Copy the records below exactly as they stand. Leave out the pictures.

• [Recorded data]:
========

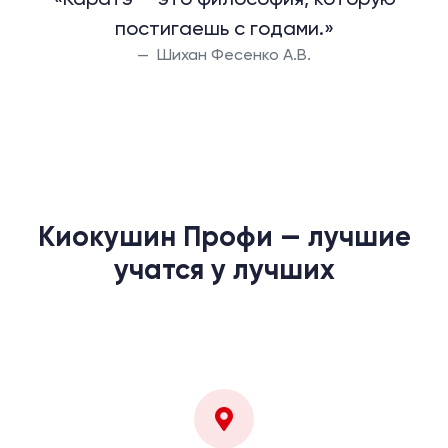
постигаешь с годами.»
Шихан Фесенко А.В.
Киокушин Профи — лучшие
учатся у лучших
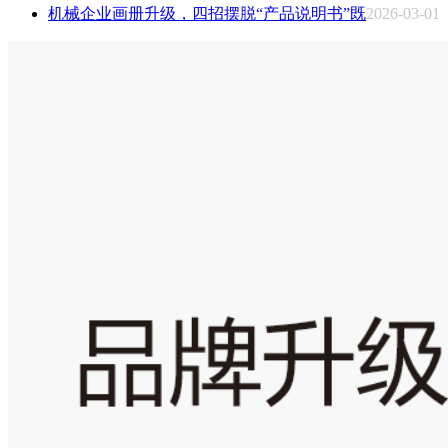
机械企业画册升级，四招摆脱“产品说明书”既
2026-03-01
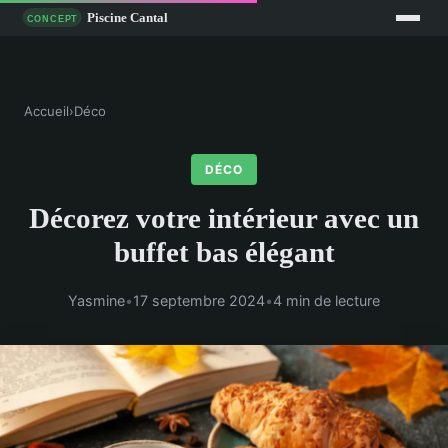
Accueil
›
Déco
DÉCO
Décorez votre intérieur avec un
buffet bas élégant
Yasmine
•
17 septembre 2024
•
4 min de lecture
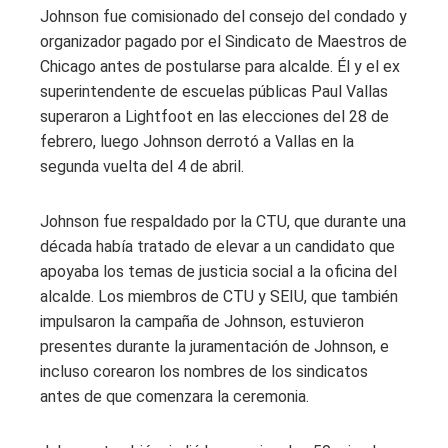
Johnson fue comisionado del consejo del condado y
organizador pagado por el Sindicato de Maestros de
Chicago antes de postularse para alcalde. Él y el ex
superintendente de escuelas públicas Paul Vallas
superaron a Lightfoot en las elecciones del 28 de
febrero, luego Johnson derrotó a Vallas en la
segunda vuelta del 4 de abril.
Johnson fue respaldado por la CTU, que durante una
década había tratado de elevar a un candidato que
apoyaba los temas de justicia social a la oficina del
alcalde. Los miembros de CTU y SEIU, que también
impulsaron la campaña de Johnson, estuvieron
presentes durante la juramentación de Johnson, e
incluso corearon los nombres de los sindicatos
antes de que comenzara la ceremonia.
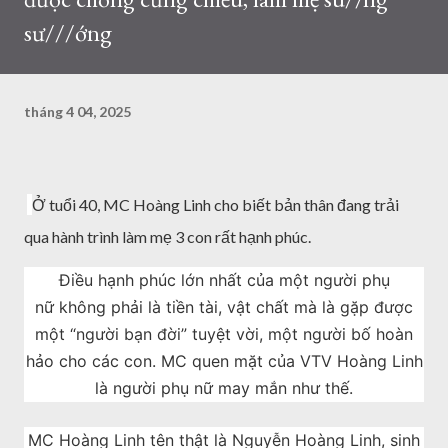
sư///ớng
tháng 4 04, 2025
Ở tuổi 40, MC Hoàng Linh cho biết bản thân đang trải
qua hành trình làm mẹ 3 con rất hạnh phúc.
Điều hạnh phúc lớn nhất của một người phụ
nữ không phải là tiền tài, vật chất mà là gặp được
một “người bạn đời” tuyệt vời, một người bố hoàn
hảo cho các con. MC quen mặt của VTV Hoàng Linh
là người phụ nữ may mắn như thế.
MC Hoàng Linh tên thật là Nguyễn Hoàng Linh, sinh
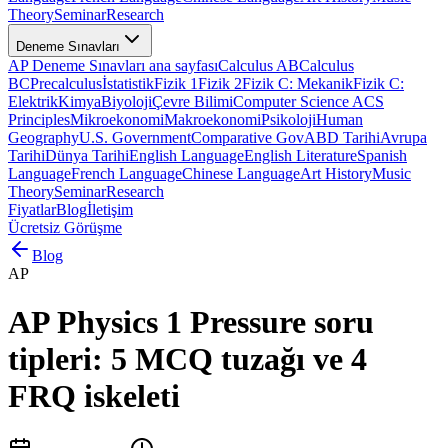
Theory
Seminar
Research
Deneme Sınavları
AP Deneme Sınavları ana sayfası
Calculus AB
Calculus
BC
Precalculus
İstatistik
Fizik 1
Fizik 2
Fizik C: Mekanik
Fizik C:
Elektrik
Kimya
Biyoloji
Çevre Bilimi
Computer Science A
CS
Principles
Mikroekonomi
Makroekonomi
Psikoloji
Human
Geography
U.S. Government
Comparative Gov
ABD Tarihi
Avrupa
Tarihi
Dünya Tarihi
English Language
English Literature
Spanish
Language
French Language
Chinese Language
Art History
Music
Theory
Seminar
Research
Fiyatlar
Blog
İletişim
Ücretsiz Görüşme
Blog
AP
AP Physics 1 Pressure soru
tipleri: 5 MCQ tuzağı ve 4
FRQ iskeleti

========

• [FINISHED EXERCISE]:
постигаешь с годами.»
Шихан Фесенко А.В.
Киокушин Профи — лучшие
учатся у лучших
机械企业画册升级，四招摆脱“产品说明书”既
2026-03-01
Accueil
›
Déco
DÉCO
Décorez votre intérieur avec un
buffet bas élégant
Yasmine
•
17 septembre 2024
•
4 min de lecture
Johnson fue comisionado del consejo del condado y
organizador pagado por el Sindicato de Maestros de
Chicago antes de postularse para alcalde. Él y el ex
superintendente de escuelas públicas Paul Vallas
superaron a Lightfoot en las elecciones del 28 de
febrero, luego Johnson derrotó a Vallas en la
segunda vuelta del 4 de abril.
Johnson fue respaldado por la CTU, que durante una
década había tratado de elevar a un candidato que
apoyaba los temas de justicia social a la oficina del
alcalde. Los miembros de CTU y SEIU, que también
impulsaron la campaña de Johnson, estuvieron
presentes durante la juramentación de Johnson, e
incluso corearon los nombres de los sindicatos
antes de que comenzara la ceremonia.
sư///ớng
tháng 4 04, 2025
Ở tuổi 40, MC Hoàng Linh cho biết bản thân đang trải
qua hành trình làm mẹ 3 con rất hạnh phúc.
Điều hạnh phúc lớn nhất của một người phụ
nữ không phải là tiền tài, vật chất mà là gặp được
một “người bạn đời” tuyệt vời, một người bố hoàn
hảo cho các con. MC quen mặt của VTV Hoàng Linh
là người phụ nữ may mắn như thế.
MC Hoàng Linh tên thật là Nguyễn Hoàng Linh, sinh
Theory
Seminar
Research
Deneme Sınavları
AP Deneme Sınavları ana sayfası
Calculus AB
Calculus
BC
Precalculus
İstatistik
Fizik 1
Fizik 2
Fizik C: Mekanik
Fizik C:
Elektrik
Kimya
Biyoloji
Çevre Bilimi
Computer Science A
CS
Principles
Mikroekonomi
Makroekonomi
Psikoloji
Human
Geography
U.S. Government
Comparative Gov
ABD Tarihi
Avrupa
Tarihi
Dünya Tarihi
English Language
English Literature
Spanish
Language
French Language
Chinese Language
Art History
Music
Theory
Seminar
Research
Fiyatlar
Blog
İletişim
Ücretsiz Görüşme
Blog
AP
AP Physics 1 Pressure soru
tipleri: 5 MCQ tuzağı ve 4
FRQ iskeleti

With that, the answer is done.